Thanks for the tips. See I'm getting mixed advice from different people. I've heard to start training them as early as 8 weeks. And yes that does seem too young to me as well. They are still pups and get side tracked very easily still.


----------



## WalleyeMike23 (Dec 9, 2009)

If you start young just rember to keep it fun for the pup. If it looses interest its going to be very frustrating for the both of you.

Sent from my SGH-T989 using Ohub Campfire mobile app


----------



## Trollineye (Oct 20, 2008)

No expert here either. I'm a lab guy and my brother loves beagles. Spend as much time with your dog as you can (get him used to total control off lead). I used a shock collar but rarely had to use the shock, the tone was enough to get my dogs attention. Beagles and labs, not obedient trained, will get a snout full of scent and won't remember anything but get the prize. Beagles chase rabbits that usually run in a circle. Thats why you should stay put. Deer tend to run to the next county and smell like a big one (thats what the dogs tell me). I'm a little off maybe but there is no substitute for time (and work).


----------



## TomC (Aug 14, 2007)

Ive got three beagles that ive trained. I started all them them out around 4months or so and have had them out running by 9months. I start out with a hot dog tied to a string. Drag it around the yard and every 5-6ft tear a small piece of another hotdog off and drop it on the trail. This teaches the pup to keep his nose down and look around/trail. After awhile of doing this, i then move up to a rabbit trainer w/ scent and do that for a month or two. I use pieces of hotdogs as treats when the pup stays on trail and keeps nose down. After so long, you could move up to live rabbits or drag a fresh dead one.
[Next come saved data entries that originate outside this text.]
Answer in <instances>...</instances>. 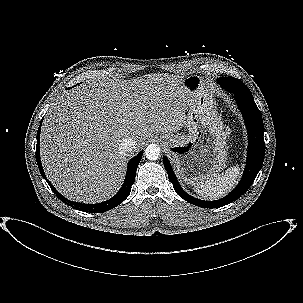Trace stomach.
Instances as JSON below:
<instances>
[{
    "label": "stomach",
    "instance_id": "obj_1",
    "mask_svg": "<svg viewBox=\"0 0 303 303\" xmlns=\"http://www.w3.org/2000/svg\"><path fill=\"white\" fill-rule=\"evenodd\" d=\"M183 85L194 94L187 107L188 134L163 132L167 151L179 178L196 185L219 173L227 162L226 133L214 99L205 90L201 76L183 79Z\"/></svg>",
    "mask_w": 303,
    "mask_h": 303
}]
</instances>
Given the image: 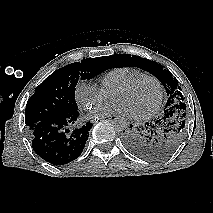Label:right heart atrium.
Here are the masks:
<instances>
[{"label": "right heart atrium", "instance_id": "1", "mask_svg": "<svg viewBox=\"0 0 213 213\" xmlns=\"http://www.w3.org/2000/svg\"><path fill=\"white\" fill-rule=\"evenodd\" d=\"M107 98L105 90L94 81H80L75 87V99L81 108L89 109Z\"/></svg>", "mask_w": 213, "mask_h": 213}]
</instances>
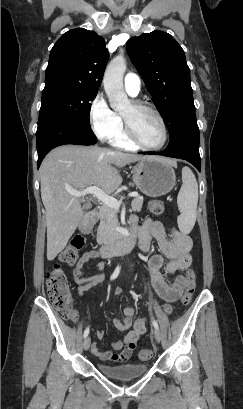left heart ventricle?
Masks as SVG:
<instances>
[{
	"mask_svg": "<svg viewBox=\"0 0 243 409\" xmlns=\"http://www.w3.org/2000/svg\"><path fill=\"white\" fill-rule=\"evenodd\" d=\"M120 113L129 121L135 133L144 143L154 146L162 142L161 125L150 111L136 109L131 103H128Z\"/></svg>",
	"mask_w": 243,
	"mask_h": 409,
	"instance_id": "b2bd125f",
	"label": "left heart ventricle"
}]
</instances>
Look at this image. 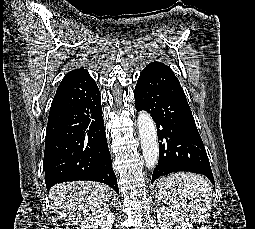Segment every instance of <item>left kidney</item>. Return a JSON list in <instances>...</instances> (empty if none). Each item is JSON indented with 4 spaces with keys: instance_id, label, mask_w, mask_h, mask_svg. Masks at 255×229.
<instances>
[{
    "instance_id": "left-kidney-1",
    "label": "left kidney",
    "mask_w": 255,
    "mask_h": 229,
    "mask_svg": "<svg viewBox=\"0 0 255 229\" xmlns=\"http://www.w3.org/2000/svg\"><path fill=\"white\" fill-rule=\"evenodd\" d=\"M157 220L160 229H172L176 224V229H194L192 223L182 213L162 206L157 211Z\"/></svg>"
}]
</instances>
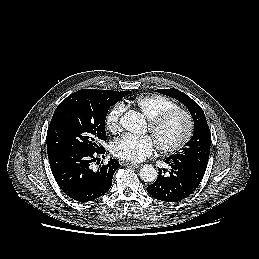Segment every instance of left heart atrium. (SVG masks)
Segmentation results:
<instances>
[{"instance_id": "1", "label": "left heart atrium", "mask_w": 259, "mask_h": 259, "mask_svg": "<svg viewBox=\"0 0 259 259\" xmlns=\"http://www.w3.org/2000/svg\"><path fill=\"white\" fill-rule=\"evenodd\" d=\"M155 151V142L150 136L136 137L125 134L112 145V153L130 162H141Z\"/></svg>"}]
</instances>
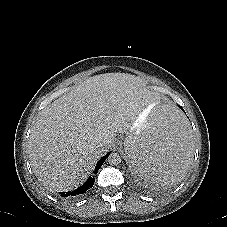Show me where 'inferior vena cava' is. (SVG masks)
Returning a JSON list of instances; mask_svg holds the SVG:
<instances>
[{"mask_svg":"<svg viewBox=\"0 0 227 227\" xmlns=\"http://www.w3.org/2000/svg\"><path fill=\"white\" fill-rule=\"evenodd\" d=\"M104 144H105L104 142H96V143H94V147H95V149H99V148L103 147Z\"/></svg>","mask_w":227,"mask_h":227,"instance_id":"inferior-vena-cava-1","label":"inferior vena cava"}]
</instances>
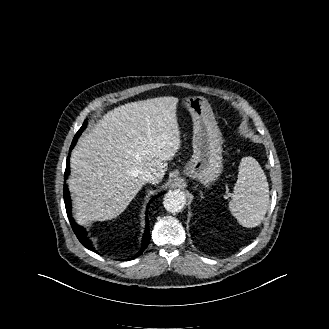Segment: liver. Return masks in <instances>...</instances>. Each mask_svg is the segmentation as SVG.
<instances>
[{
    "instance_id": "obj_1",
    "label": "liver",
    "mask_w": 329,
    "mask_h": 329,
    "mask_svg": "<svg viewBox=\"0 0 329 329\" xmlns=\"http://www.w3.org/2000/svg\"><path fill=\"white\" fill-rule=\"evenodd\" d=\"M176 97H157L107 112L71 153L69 190L78 222L119 216L145 184L150 170L159 183L180 148Z\"/></svg>"
}]
</instances>
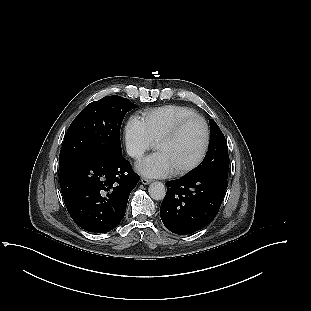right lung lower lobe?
Segmentation results:
<instances>
[{
    "instance_id": "right-lung-lower-lobe-1",
    "label": "right lung lower lobe",
    "mask_w": 311,
    "mask_h": 311,
    "mask_svg": "<svg viewBox=\"0 0 311 311\" xmlns=\"http://www.w3.org/2000/svg\"><path fill=\"white\" fill-rule=\"evenodd\" d=\"M138 181L139 176L122 155L85 157L60 170L66 208L89 232L106 233L120 223Z\"/></svg>"
}]
</instances>
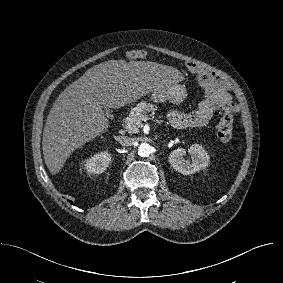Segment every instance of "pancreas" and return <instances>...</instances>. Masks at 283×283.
<instances>
[{
    "label": "pancreas",
    "mask_w": 283,
    "mask_h": 283,
    "mask_svg": "<svg viewBox=\"0 0 283 283\" xmlns=\"http://www.w3.org/2000/svg\"><path fill=\"white\" fill-rule=\"evenodd\" d=\"M157 109L156 105L147 103L146 101L138 103L130 112L129 116L125 120V129L129 133H135L138 131L141 125L140 116L147 112H154Z\"/></svg>",
    "instance_id": "pancreas-1"
}]
</instances>
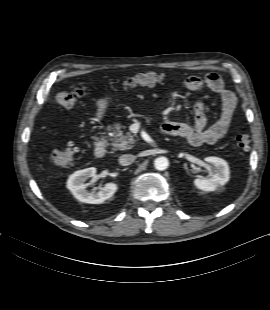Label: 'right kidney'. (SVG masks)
<instances>
[{"label": "right kidney", "instance_id": "1", "mask_svg": "<svg viewBox=\"0 0 270 310\" xmlns=\"http://www.w3.org/2000/svg\"><path fill=\"white\" fill-rule=\"evenodd\" d=\"M95 174L96 168L90 167L76 171L69 176L66 186L80 202L101 204L111 198L117 191V185L115 183H107L97 193L87 191L85 181L90 177H94Z\"/></svg>", "mask_w": 270, "mask_h": 310}]
</instances>
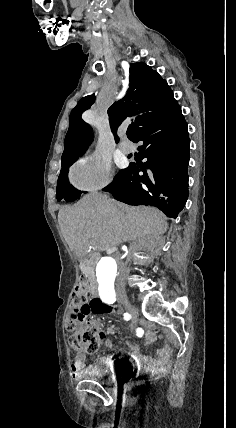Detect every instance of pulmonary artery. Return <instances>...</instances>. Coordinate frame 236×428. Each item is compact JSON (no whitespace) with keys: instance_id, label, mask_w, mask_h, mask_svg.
<instances>
[{"instance_id":"pulmonary-artery-1","label":"pulmonary artery","mask_w":236,"mask_h":428,"mask_svg":"<svg viewBox=\"0 0 236 428\" xmlns=\"http://www.w3.org/2000/svg\"><path fill=\"white\" fill-rule=\"evenodd\" d=\"M119 149L124 154H130L135 150V147L130 141L123 140L119 145Z\"/></svg>"}]
</instances>
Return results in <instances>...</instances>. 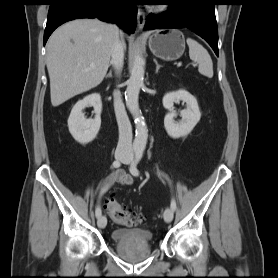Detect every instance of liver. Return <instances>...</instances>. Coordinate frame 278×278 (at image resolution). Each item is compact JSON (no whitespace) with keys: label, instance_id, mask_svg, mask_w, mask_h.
I'll use <instances>...</instances> for the list:
<instances>
[{"label":"liver","instance_id":"obj_1","mask_svg":"<svg viewBox=\"0 0 278 278\" xmlns=\"http://www.w3.org/2000/svg\"><path fill=\"white\" fill-rule=\"evenodd\" d=\"M117 39L118 29L98 19H76L53 32L47 43L46 60L52 106L103 81ZM122 43L125 48L124 40Z\"/></svg>","mask_w":278,"mask_h":278}]
</instances>
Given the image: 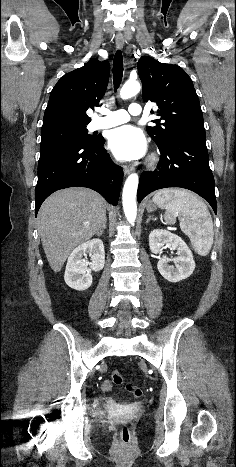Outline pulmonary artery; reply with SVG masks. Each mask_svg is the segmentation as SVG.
<instances>
[{
  "mask_svg": "<svg viewBox=\"0 0 236 467\" xmlns=\"http://www.w3.org/2000/svg\"><path fill=\"white\" fill-rule=\"evenodd\" d=\"M142 114V108L138 103L130 105L129 110L119 109L116 111H102V116L95 118L91 122L93 130L110 128L129 121L130 115L138 116Z\"/></svg>",
  "mask_w": 236,
  "mask_h": 467,
  "instance_id": "e3ab8cb5",
  "label": "pulmonary artery"
}]
</instances>
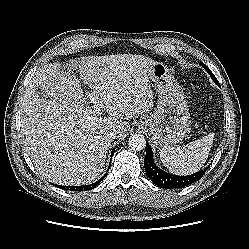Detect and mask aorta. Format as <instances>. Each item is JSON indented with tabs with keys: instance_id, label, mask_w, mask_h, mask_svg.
Instances as JSON below:
<instances>
[{
	"instance_id": "obj_1",
	"label": "aorta",
	"mask_w": 249,
	"mask_h": 249,
	"mask_svg": "<svg viewBox=\"0 0 249 249\" xmlns=\"http://www.w3.org/2000/svg\"><path fill=\"white\" fill-rule=\"evenodd\" d=\"M128 145L134 151H141L146 146V140L141 134H133L129 138Z\"/></svg>"
}]
</instances>
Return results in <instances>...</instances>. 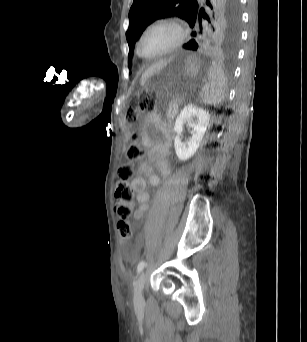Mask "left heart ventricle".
<instances>
[{"instance_id": "b2bd125f", "label": "left heart ventricle", "mask_w": 307, "mask_h": 342, "mask_svg": "<svg viewBox=\"0 0 307 342\" xmlns=\"http://www.w3.org/2000/svg\"><path fill=\"white\" fill-rule=\"evenodd\" d=\"M176 39L174 28L166 23L155 24L144 34L141 52L146 57H153L168 48Z\"/></svg>"}]
</instances>
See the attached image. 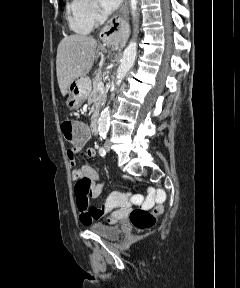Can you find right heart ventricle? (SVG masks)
Returning a JSON list of instances; mask_svg holds the SVG:
<instances>
[{"instance_id": "obj_1", "label": "right heart ventricle", "mask_w": 240, "mask_h": 288, "mask_svg": "<svg viewBox=\"0 0 240 288\" xmlns=\"http://www.w3.org/2000/svg\"><path fill=\"white\" fill-rule=\"evenodd\" d=\"M66 13L69 26L74 32L87 34L92 30L93 24L86 18L81 0H71L66 6Z\"/></svg>"}]
</instances>
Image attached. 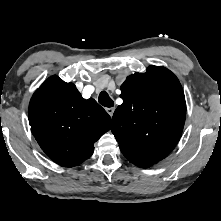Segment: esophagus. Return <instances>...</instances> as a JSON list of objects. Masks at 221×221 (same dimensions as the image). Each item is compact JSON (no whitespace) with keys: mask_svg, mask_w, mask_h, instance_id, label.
Returning a JSON list of instances; mask_svg holds the SVG:
<instances>
[{"mask_svg":"<svg viewBox=\"0 0 221 221\" xmlns=\"http://www.w3.org/2000/svg\"><path fill=\"white\" fill-rule=\"evenodd\" d=\"M107 113L112 117L115 111L114 107L106 108Z\"/></svg>","mask_w":221,"mask_h":221,"instance_id":"34e87169","label":"esophagus"}]
</instances>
I do recomend shock collars, i personally have tri tronics g3 sport basic. They are great for training, getting the dogs off unwanted trails and such.


----------



## PARK92 (Apr 21, 2012)

Cool guys thanks for all the help. Four months sounds more reasonable to me. I spend a lot of time with him and try to keep him off the leash whenever possible. When he does good and listens or does what I want, he gets a treat. Potty training is just about in check. He hasn't had an accident in the house in over a week. Working on crate training him and its going really good. I like the idea of dragging the hot dog around the yard. That seems like it could be very effective.


----------